Vérification faite: combien est payé un chauffeur d’Uber?

L'affirmation: «Quand vous regardez les études très sérieuses qui ont été faites par le MIT, par exemple, sur la rémunération chez Uber, [le chauffeur moyen] va faire autour de 4 $ de l’heure sans aucun filet social», a indiqué le patron de Téo Taxi Alexandre Taillefer à l’émission montréalaise «Puisqu’il faut se lever», mercredi matin. La déclaration a aussitôt fait bondir le porte-parole d’Uber au Canada, Jean-Christophe de Le Rue, qui a tweeté : «FAUX. Le chercheur a admis l’inexactitude de l’étude. [Une analyse interne d’Uber] montre que le revenu médian varie [entre 19 et 21 $US de l’heure].»

LES FAITS

Il semble que chacun des deux intervenants ne présente qu’une partie de la réalité, ici. 

Le prestigieux Massachusetts Institute of Technology (MIT) a bel et bien publié une «version préliminaire» (working paper) d’une étude sur la rémunération des salaires des chauffeurs d’Uber et d’une application concurrente, Lyft.
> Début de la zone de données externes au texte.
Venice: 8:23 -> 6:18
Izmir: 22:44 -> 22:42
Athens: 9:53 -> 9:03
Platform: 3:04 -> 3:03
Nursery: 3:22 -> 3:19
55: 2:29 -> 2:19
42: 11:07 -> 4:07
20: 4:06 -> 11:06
Basé sur un sondage de 1100 conducteurs, sa conclusion était effectivement que leur salaire horaire médian (ce qui signifie que la moitié gagne plus, l’autre moitié gagne moins) tournait autour de 3,40 $/h en argent américain. Cela équivaut grosso modo à 4 $/h en devise canadienne, ce qui est nettement en dessous du salaire minimum. Si l’on s’en tient à cela, donc, M. Taillefer a raison.
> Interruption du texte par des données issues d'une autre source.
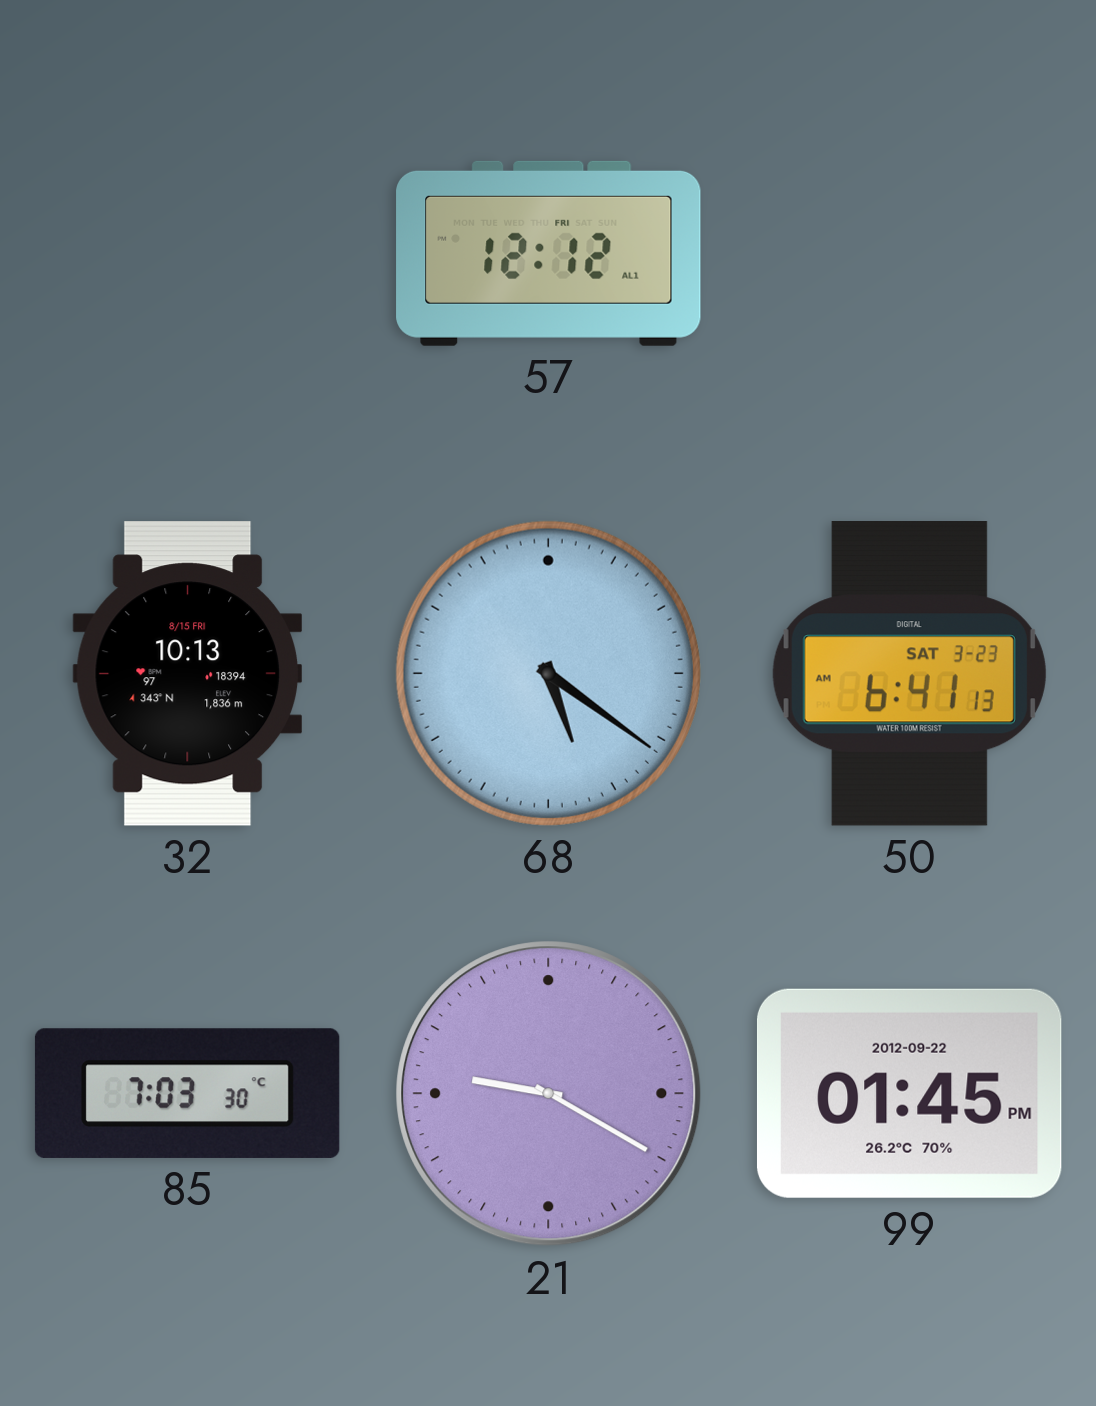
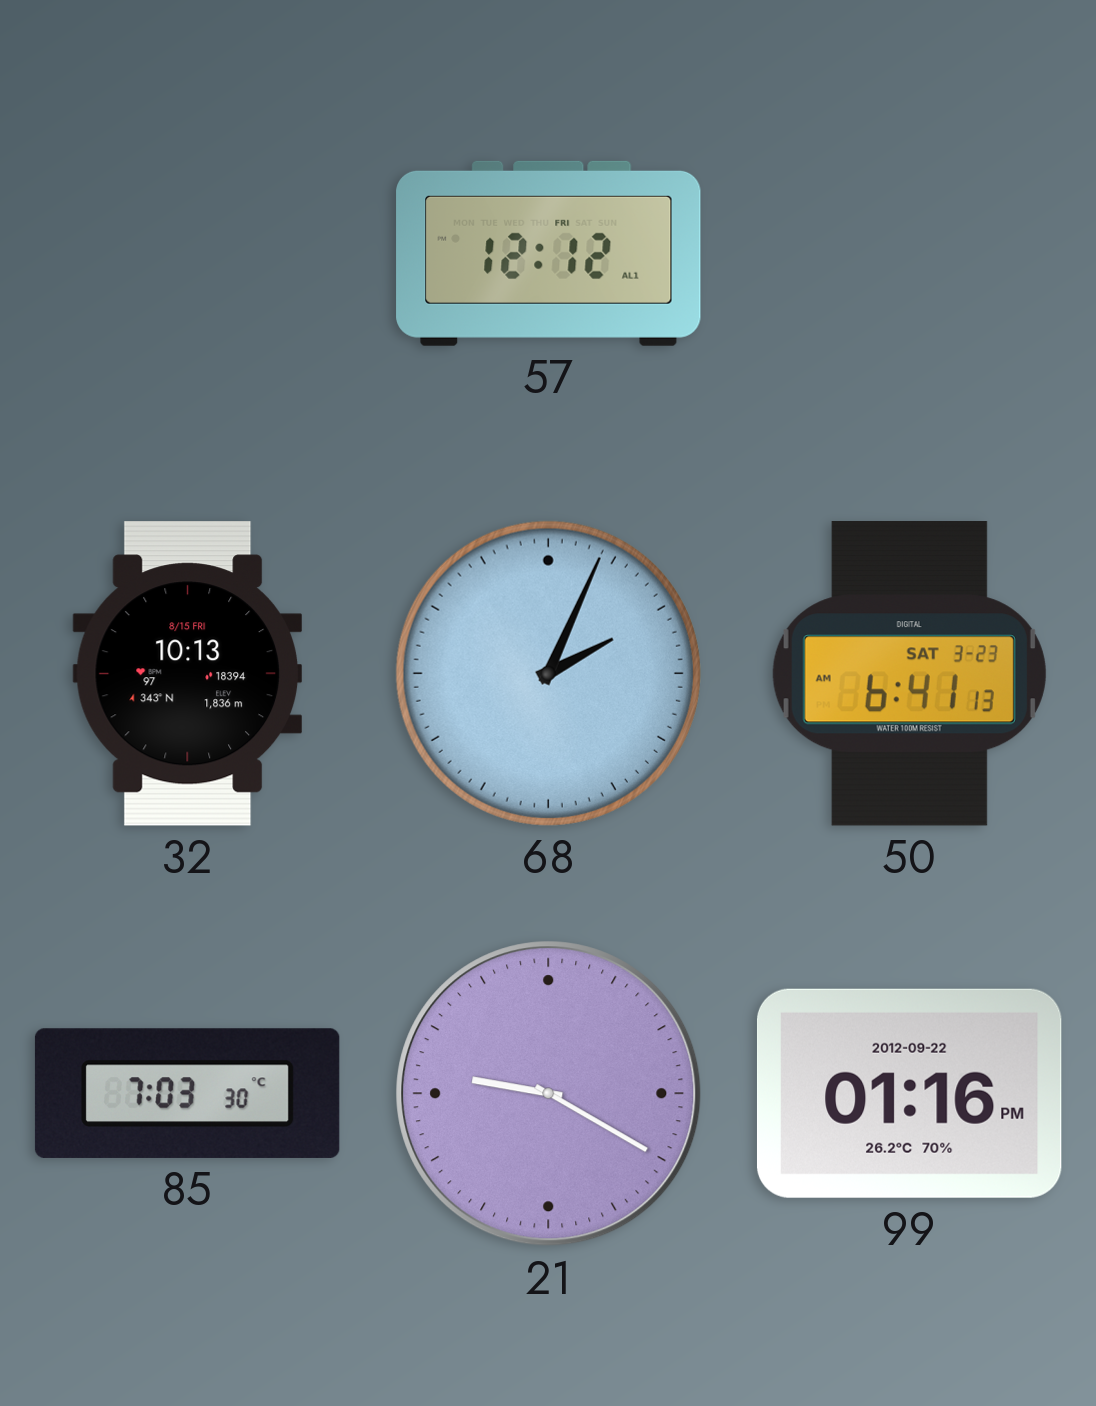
68: 5:21 -> 2:04
99: 01:45 -> 01:16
Le patron de Téo Taxi, Alexandre Taillefer, affirme que le salaire d’un chauffeur moyen d’Uber fait environ 4 $ de l’heure, tandis que le porte-parole de l’entreprise avance une rémunération entre 19 et 21 $US de l’heure.
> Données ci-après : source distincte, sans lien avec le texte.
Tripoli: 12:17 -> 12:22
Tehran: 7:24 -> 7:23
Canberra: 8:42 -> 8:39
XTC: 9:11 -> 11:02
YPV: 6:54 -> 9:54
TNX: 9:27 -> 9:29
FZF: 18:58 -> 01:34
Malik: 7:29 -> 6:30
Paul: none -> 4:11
Cependant, le patron de Téo Taxi a omis ou ignorait que l’auteur de l’étude, l’économiste Stephen Zoepf, a par la suite publié une sorte d’erratum, à la suite de critiques et de conversation avec l’économiste en chef d’Uber, Jonathan Hall. «Les critiques spécifiques de M. Hall [au sujet de la manière dont certaines questions du sondage avaient pu être interprétées] sont valides», a admis M. Zoepf. Si l’on ne s’en tient qu’à cela, c’est plutôt le porte-parole d’Uber qui a raison.

Toutefois, ce dernier laisse lui aussi un fait ou deux hors du portrait. Le premier, c’est que ses chiffres de «19 à 21 $/h» ne comptent des dépenses encourues par les chauffeurs, comme l’essence, la quote-part prise par Uber, les assurances et la dépréciation du véhicule, notamment. D’après une étude commandée par Uber, ces dépenses varieraient entre 3 et 6 $/h généralement, mais il est difficile de savoir exactement ce qui est entré dans ce calcul.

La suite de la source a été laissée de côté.